For the short-lived VMs, we start by creating a clone of the base, in qcow2 format:

sudo qemu-img convert -O qcow2 /dev/vg_vms/ubuntu-base-vm /var/lib/libvirt/images/ubuntu-base-vm-readonly.qcow2
sudo chmod u-w /var/lib/libvirt/images/ubuntu-base-vm-readonly.qcow2

This can be used as backing file by multiple VMs, and must not be modified. From that base image, create a thin clone image for this specific VM:

VM=vm114
sudo qemu-img create -f qcow2 -b /var/lib/libvirt/images/ubuntu-base-vm-readonly.qcow2 /var/lib/libvirt/images/$VM.qcow2

then define a KVM domain for it, and configure it:

mkdir -p tmp
virsh dumpxml ubuntu-base-vm > tmp/ubuntu-base-vm.xml
mac=`egrep "^$VM"'\s' ips.txt | awk '{print $3}'`
python ./modify-domain.py \
    --name $VM \
    --new-uuid \
    --device-path=/var/lib/libvirt/images/$VM.qcow2 \
    --mac-address $mac \
    < tmp/ubuntu-base-vm.xml > tmp/$VM.xml
virsh define tmp/$VM.xml
virsh start $VM

at this point you can start the VM and check it works.
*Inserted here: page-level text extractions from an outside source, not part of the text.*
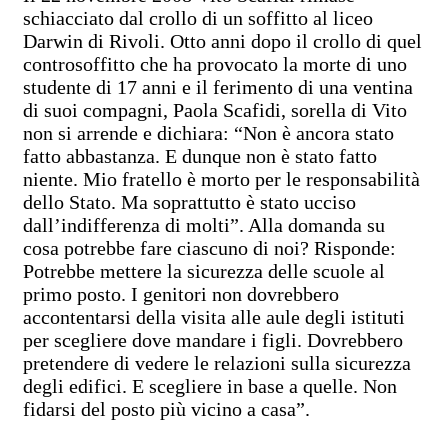
schiacciato dal crollo di un soffitto al liceo
Darwin di Rivoli. Otto anni dopo il crollo di quel
controsoffitto che ha provocato la morte di uno
studente di 17 anni e il ferimento di una ventina
di suoi compagni, Paola Scafidi, sorella di Vito
non si arrende e dichiara: “Non è ancora stato
fatto abbastanza. E dunque non è stato fatto
niente. Mio fratello è morto per le responsabilità
dello Stato. Ma soprattutto è stato ucciso
dall’indifferenza di molti”. Alla domanda su
cosa potrebbe fare ciascuno di noi? Risponde:
Potrebbe mettere la sicurezza delle scuole al
primo posto. I genitori non dovrebbero
accontentarsi della visita alle aule degli istituti
per scegliere dove mandare i figli. Dovrebbero
pretendere di vedere le relazioni sulla sicurezza
degli edifici. E scegliere in base a quelle. Non
fidarsi del posto più vicino a casa”.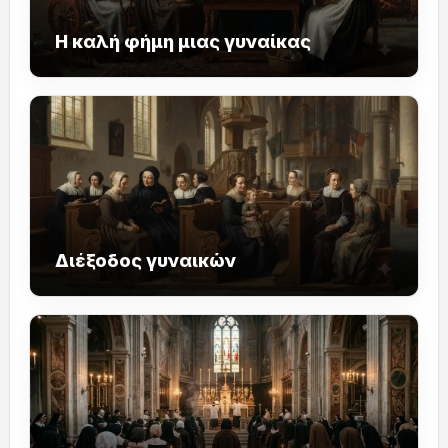
Η καλή φήμη μιας γυναίκας
Διέξοδος γυναικών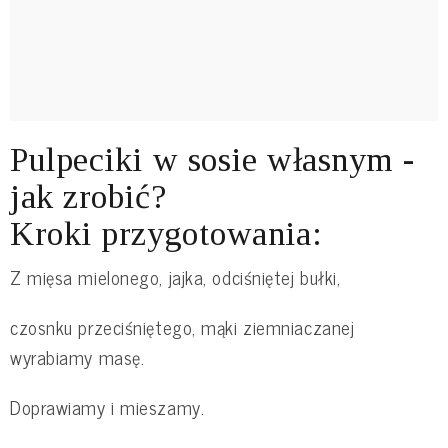
Pulpeciki w sosie własnym -
jak zrobić?
Kroki przygotowania:
Z mięsa mielonego, jajka, odciśniętej bułki,
czosnku przeciśniętego, mąki ziemniaczanej
wyrabiamy masę.
Doprawiamy i mieszamy.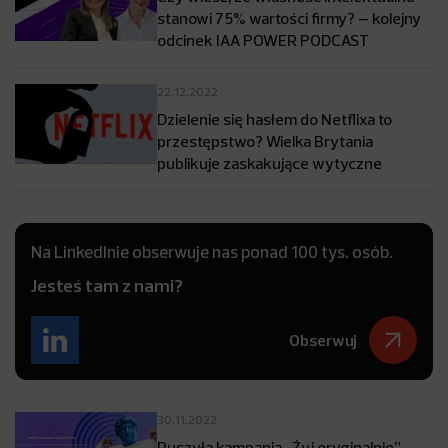
stanowi 75% wartości firmy? – kolejny
odcinek IAA POWER PODCAST
22.12.2022
Dzielenie się hasłem do Netflixa to
przestępstwo? Wielka Brytania
publikuje zaskakujące wytyczne
Na LinkedInie obserwuje nas ponad 100 tys. osób.
Jesteś tam z nami?
Obserwuj
30.11.2022
Ruszyła kampania „Żyj oryginalnie”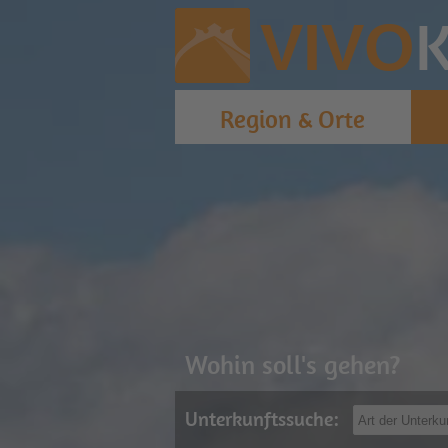
K
VIVO
Region & Orte
Wohin soll's gehen?
Unterkunftssuche: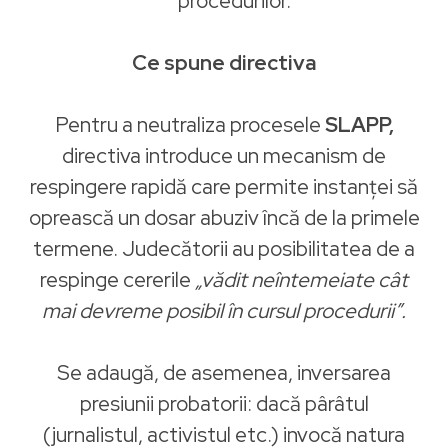
procedurilor.
Ce spune directiva
Pentru a neutraliza procesele
SLAPP,
directiva introduce un mecanism de
respingere rapidă care permite instanței să
oprească un dosar abuziv încă de la primele
termene. Judecătorii au posibilitatea de a
respinge cererile
„vădit neîntemeiate cât
mai devreme posibil în cursul procedurii”.
Se adaugă, de asemenea, inversarea
presiunii probatorii: dacă pârâtul
(jurnalistul, activistul etc.) invocă natura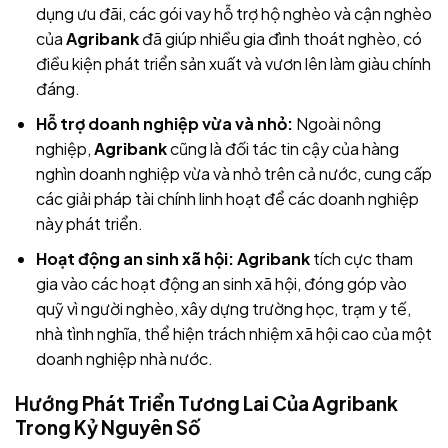
dụng ưu đãi, các gói vay hỗ trợ hộ nghèo và cận nghèo
của
Agribank
đã giúp nhiều gia đình thoát nghèo, có
điều kiện phát triển sản xuất và vươn lên làm giàu chính
đáng.
Hỗ trợ doanh nghiệp vừa và nhỏ:
Ngoài nông
nghiệp,
Agribank
cũng là đối tác tin cậy của hàng
nghìn doanh nghiệp vừa và nhỏ trên cả nước, cung cấp
các giải pháp tài chính linh hoạt để các doanh nghiệp
này phát triển.
Hoạt động an sinh xã hội:
Agribank
tích cực tham
gia vào các hoạt động an sinh xã hội, đóng góp vào
quỹ vì người nghèo, xây dựng trường học, trạm y tế,
nhà tình nghĩa, thể hiện trách nhiệm xã hội cao của một
doanh nghiệp nhà nước.
Hướng Phát Triển Tương Lai Của Agribank
Trong Kỷ Nguyên Số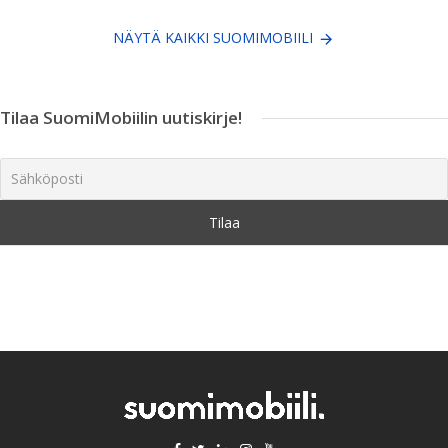
NÄYTÄ KAIKKI SUOMIMOBIILI
Tilaa SuomiMobiilin uutiskirje!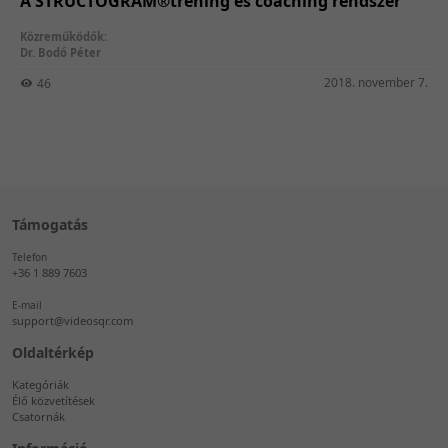
A STRUCTOGRAM®tréning és coaching rendszer
Közreműködők:
Dr. Bodó Péter
2018. november 7.
46
Támogatás
Telefon
+36 1 889 7603
E-mail
support@videosqr.com
Oldaltérkép
Kategóriák
Élő közvetítések
Csatornák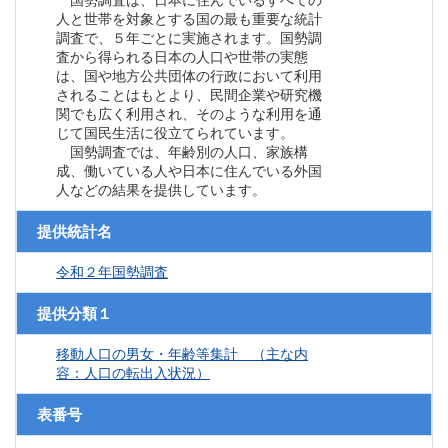
国勢調査は、日本に住んでいるすべての
人と世帯を対象とする国の最も重要な統計
調査で、５年ごとに実施されます。国勢調
査から得られる日本の人口や世帯の実態
は、国や地方公共団体の行政において利用
されることはもとより、民間企業や研究機
関でも広く利用され、そのような利用を通
じて国民生活に役立てられています。
国勢調査では、年齢別の人口、家族構
成、働いている人や日本に住んでいる外国
人などの結果を提供しています。
提供統計名
令和２年国勢調査
提供分類１
移動人口の男女・年齢等集計 （主な内
容：人口の転出入状況）
表番号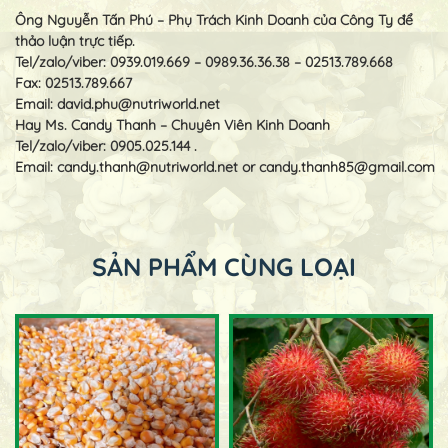
Ông Nguyễn Tấn Phú – Phụ Trách Kinh Doanh của Công Ty để
thảo luận trực tiếp.
Tel/zalo/viber: 0939.019.669 – 0989.36.36.38 – 02513.789.668
Fax: 02513.789.667
Email:
david.phu@nutriworld.net
Hay Ms. Candy Thanh – Chuyên Viên Kinh Doanh
Tel/zalo/viber: 0905.025.144 .
Email:
candy.thanh@nutriworld.net
or
candy.thanh85@gmail.com
SẢN PHẨM CÙNG LOẠI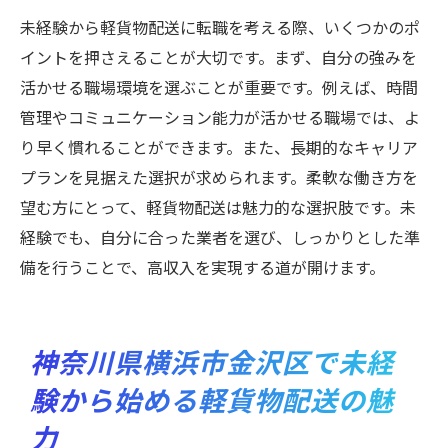
未経験から軽貨物配送に転職を考える際、いくつかのポ
イントを押さえることが大切です。まず、自分の強みを
活かせる職場環境を選ぶことが重要です。例えば、時間
管理やコミュニケーション能力が活かせる職場では、よ
り早く慣れることができます。また、長期的なキャリア
プランを見据えた選択が求められます。柔軟な働き方を
望む方にとって、軽貨物配送は魅力的な選択肢です。未
経験でも、自分に合った業者を選び、しっかりとした準
備を行うことで、高収入を実現する道が開けます。
神奈川県横浜市金沢区で未経
験から始める軽貨物配送の魅
力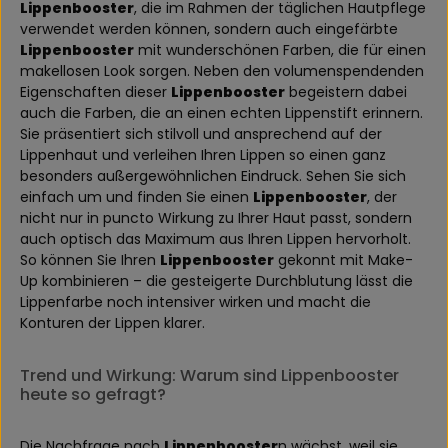
Lippenbooster
, die im Rahmen der täglichen Hautpflege
verwendet werden können, sondern auch eingefärbte
Lippenbooster
mit wunderschönen Farben, die für einen
makellosen Look sorgen. Neben den volumenspendenden
Eigenschaften dieser
Lippenbooster
begeistern dabei
auch die Farben, die an einen echten Lippenstift erinnern.
Sie präsentiert sich stilvoll und ansprechend auf der
Lippenhaut und verleihen Ihren Lippen so einen ganz
besonders außergewöhnlichen Eindruck. Sehen Sie sich
einfach um und finden Sie einen
Lippenbooster
, der
nicht nur in puncto Wirkung zu Ihrer Haut passt, sondern
auch optisch das Maximum aus Ihren Lippen hervorholt.
So können Sie Ihren
Lippenbooster
gekonnt mit Make-
Up kombinieren – die gesteigerte Durchblutung lässt die
Lippenfarbe noch intensiver wirken und macht die
Konturen der Lippen klarer.
Trend und Wirkung: Warum sind Lippenbooster
heute so gefragt?
Die Nachfrage nach
Lippenbooster
n wächst, weil sie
Next we make a snapshot to serve as a clean starting point for future runs:

virsh destroy $VM
sudo qemu-img create -f qcow2 -b /var/lib/libvirt/images/$VM.qcow2 /var/lib/libvirt/images/$VM-start.qcow2
virsh dumpxml $VM > tmp/$VM.xml
python ./modify-domain.py \
    --device-path=/var/lib/libvirt/images/$VM-start.qcow2 \
    < tmp/$VM.xml > tmp/$VM-start.xml
virsh define tmp/$VM-start.xml

virsh start $VM

Now we can use it. When we're done and want to reset the VM, we can do:

virsh destroy $VM
sudo rm /var/lib/libvirt/images/$VM-start.qcow2
sudo qemu-img create -f qcow2 -b /var/lib/libvirt/images/$VM.qcow2 /var/lib/libvirt/images/$VM-start.qcow2
virsh start $VM

which takes less than 2 seconds:

$ time sudo ./reset-vm.sh vm114
Domain vm114 destroyed

Formatting '/var/lib/libvirt/images/vm114-start.qcow2', fmt=qcow2 size=8388608000 backing_file='/var/lib/libvirt/images/vm114.qcow2' encryption=off cluster_size=65536 lazy_refcounts=off 
Domain vm114 started

real    0m1.311s

Closing

We've seen you can automate thick-provisioning VMs through cloning in under a minute, and rollback thin-provisioned VMs in seconds. Which is nice.

I'm really looking forward to future versions of libvirt/virt-manager adding support for these things through their API/UI.

For now, I'll see how well this setup works in practice, and perhaps experiment with some alternatives.